Task prompt
Please copy each line of the listing below in which the word "column" appears.

Supplied data

BEGIN

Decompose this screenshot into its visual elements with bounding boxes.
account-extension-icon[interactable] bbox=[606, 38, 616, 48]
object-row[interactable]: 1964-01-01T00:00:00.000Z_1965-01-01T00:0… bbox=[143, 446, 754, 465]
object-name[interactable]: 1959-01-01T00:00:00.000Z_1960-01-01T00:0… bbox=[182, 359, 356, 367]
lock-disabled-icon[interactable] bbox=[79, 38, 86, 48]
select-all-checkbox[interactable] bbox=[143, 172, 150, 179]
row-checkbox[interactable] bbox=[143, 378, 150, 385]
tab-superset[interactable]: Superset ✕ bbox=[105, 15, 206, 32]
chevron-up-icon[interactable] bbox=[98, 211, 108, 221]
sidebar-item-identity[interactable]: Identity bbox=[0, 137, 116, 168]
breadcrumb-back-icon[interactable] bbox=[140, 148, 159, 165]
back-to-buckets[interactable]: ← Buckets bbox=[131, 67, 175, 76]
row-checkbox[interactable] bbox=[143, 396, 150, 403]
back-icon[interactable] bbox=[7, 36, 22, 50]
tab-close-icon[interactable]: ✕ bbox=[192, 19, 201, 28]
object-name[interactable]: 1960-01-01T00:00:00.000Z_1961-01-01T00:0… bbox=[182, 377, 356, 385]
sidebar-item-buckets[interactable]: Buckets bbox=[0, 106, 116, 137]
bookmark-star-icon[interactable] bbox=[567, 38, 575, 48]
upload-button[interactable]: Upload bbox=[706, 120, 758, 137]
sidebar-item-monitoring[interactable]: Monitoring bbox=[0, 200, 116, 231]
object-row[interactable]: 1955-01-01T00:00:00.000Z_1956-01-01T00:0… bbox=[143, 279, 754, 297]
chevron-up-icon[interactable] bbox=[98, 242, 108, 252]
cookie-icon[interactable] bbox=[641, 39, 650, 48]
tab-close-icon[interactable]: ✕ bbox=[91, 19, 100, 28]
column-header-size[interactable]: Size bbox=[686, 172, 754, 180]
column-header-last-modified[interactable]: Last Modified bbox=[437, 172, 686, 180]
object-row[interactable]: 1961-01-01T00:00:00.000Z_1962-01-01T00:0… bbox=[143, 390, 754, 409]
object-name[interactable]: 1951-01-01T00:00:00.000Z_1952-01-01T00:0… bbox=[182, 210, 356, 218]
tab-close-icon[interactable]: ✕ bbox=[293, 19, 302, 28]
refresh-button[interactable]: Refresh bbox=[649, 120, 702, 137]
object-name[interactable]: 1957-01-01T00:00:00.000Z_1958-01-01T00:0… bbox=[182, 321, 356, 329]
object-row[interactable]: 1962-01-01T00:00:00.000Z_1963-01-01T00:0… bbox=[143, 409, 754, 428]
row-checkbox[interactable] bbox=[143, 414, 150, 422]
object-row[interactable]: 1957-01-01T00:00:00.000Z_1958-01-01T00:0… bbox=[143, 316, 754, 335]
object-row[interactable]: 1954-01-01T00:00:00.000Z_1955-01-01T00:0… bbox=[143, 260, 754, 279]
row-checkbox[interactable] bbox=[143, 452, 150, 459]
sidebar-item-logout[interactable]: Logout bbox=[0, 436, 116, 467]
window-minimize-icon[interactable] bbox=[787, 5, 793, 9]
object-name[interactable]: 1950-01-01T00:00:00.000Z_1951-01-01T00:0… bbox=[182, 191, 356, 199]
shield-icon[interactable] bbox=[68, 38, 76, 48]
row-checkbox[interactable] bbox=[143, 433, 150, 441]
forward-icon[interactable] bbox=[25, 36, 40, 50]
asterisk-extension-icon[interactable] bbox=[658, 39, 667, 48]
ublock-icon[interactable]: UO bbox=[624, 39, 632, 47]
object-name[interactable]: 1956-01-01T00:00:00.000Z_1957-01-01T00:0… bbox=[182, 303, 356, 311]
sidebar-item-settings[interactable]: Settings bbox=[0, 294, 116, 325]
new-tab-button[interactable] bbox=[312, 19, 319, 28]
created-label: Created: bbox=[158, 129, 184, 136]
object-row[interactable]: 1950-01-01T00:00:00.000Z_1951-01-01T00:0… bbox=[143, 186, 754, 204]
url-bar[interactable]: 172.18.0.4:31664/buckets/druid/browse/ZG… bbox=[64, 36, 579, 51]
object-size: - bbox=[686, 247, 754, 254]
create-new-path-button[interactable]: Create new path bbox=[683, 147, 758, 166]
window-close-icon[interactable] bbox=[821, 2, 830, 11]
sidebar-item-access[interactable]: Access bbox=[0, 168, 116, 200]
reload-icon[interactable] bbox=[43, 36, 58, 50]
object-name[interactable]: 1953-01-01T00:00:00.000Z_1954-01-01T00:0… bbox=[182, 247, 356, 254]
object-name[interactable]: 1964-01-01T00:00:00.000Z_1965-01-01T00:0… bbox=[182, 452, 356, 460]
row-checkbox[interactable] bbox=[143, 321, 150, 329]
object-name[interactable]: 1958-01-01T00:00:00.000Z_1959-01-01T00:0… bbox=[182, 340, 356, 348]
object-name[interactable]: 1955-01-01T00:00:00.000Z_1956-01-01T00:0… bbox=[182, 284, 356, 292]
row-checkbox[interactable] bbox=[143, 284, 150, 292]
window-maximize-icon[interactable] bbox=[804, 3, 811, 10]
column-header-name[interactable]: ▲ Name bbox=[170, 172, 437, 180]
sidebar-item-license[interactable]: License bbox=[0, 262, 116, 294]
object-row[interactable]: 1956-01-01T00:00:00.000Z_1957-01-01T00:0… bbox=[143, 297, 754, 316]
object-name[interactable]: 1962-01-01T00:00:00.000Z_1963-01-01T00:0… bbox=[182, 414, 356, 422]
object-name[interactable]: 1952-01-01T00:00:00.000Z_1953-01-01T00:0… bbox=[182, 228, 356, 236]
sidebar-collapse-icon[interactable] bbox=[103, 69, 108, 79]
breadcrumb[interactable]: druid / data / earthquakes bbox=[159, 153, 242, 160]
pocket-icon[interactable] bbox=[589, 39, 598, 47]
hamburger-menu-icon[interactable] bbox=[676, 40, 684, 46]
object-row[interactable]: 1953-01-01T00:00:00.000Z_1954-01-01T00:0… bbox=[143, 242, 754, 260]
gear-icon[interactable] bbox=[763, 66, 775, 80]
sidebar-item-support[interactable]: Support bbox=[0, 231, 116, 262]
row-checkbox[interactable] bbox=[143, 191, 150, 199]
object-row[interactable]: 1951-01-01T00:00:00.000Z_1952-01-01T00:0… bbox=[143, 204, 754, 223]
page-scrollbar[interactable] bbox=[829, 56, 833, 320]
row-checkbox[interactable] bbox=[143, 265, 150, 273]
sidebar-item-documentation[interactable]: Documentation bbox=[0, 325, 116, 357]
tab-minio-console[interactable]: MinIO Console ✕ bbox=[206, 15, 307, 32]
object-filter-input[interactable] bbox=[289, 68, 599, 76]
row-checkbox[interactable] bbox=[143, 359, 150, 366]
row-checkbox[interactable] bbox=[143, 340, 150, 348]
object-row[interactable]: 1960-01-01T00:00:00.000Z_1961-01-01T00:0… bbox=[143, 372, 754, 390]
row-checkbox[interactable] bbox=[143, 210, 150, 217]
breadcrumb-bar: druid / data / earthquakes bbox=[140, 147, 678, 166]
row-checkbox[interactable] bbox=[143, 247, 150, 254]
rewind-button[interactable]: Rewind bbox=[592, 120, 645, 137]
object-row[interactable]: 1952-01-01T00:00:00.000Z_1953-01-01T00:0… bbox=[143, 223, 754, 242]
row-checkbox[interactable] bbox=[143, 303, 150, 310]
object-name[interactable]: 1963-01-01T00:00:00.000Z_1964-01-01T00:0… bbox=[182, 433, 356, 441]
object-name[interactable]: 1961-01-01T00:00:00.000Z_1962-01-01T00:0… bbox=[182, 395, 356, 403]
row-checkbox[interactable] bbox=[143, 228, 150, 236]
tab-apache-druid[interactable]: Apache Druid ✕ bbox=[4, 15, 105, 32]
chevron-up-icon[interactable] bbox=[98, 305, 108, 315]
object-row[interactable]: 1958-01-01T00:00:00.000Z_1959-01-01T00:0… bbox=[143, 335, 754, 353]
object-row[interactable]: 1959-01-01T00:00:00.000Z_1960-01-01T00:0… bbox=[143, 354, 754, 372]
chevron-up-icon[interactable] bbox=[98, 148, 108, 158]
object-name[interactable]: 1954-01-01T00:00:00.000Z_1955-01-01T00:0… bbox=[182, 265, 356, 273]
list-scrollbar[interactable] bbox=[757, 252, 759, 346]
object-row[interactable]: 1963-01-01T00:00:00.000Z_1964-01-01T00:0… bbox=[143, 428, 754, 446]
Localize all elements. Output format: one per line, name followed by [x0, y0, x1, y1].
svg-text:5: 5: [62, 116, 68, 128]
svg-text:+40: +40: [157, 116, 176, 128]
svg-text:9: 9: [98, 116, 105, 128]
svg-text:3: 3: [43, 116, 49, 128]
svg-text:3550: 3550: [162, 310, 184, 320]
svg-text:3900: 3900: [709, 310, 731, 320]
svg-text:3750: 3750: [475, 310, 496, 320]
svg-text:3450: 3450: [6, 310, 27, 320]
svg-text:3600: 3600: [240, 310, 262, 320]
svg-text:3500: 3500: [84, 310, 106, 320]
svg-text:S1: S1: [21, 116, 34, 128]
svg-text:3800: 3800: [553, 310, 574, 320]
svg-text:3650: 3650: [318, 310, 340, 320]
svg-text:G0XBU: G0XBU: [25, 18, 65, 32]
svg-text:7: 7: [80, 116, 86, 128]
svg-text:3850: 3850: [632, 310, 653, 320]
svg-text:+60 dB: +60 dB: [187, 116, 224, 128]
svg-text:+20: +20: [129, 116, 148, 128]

END

Result of this task
column-header-size[interactable]: Size bbox=[686, 172, 754, 180]
column-header-last-modified[interactable]: Last Modified bbox=[437, 172, 686, 180]
column-header-name[interactable]: ▲ Name bbox=[170, 172, 437, 180]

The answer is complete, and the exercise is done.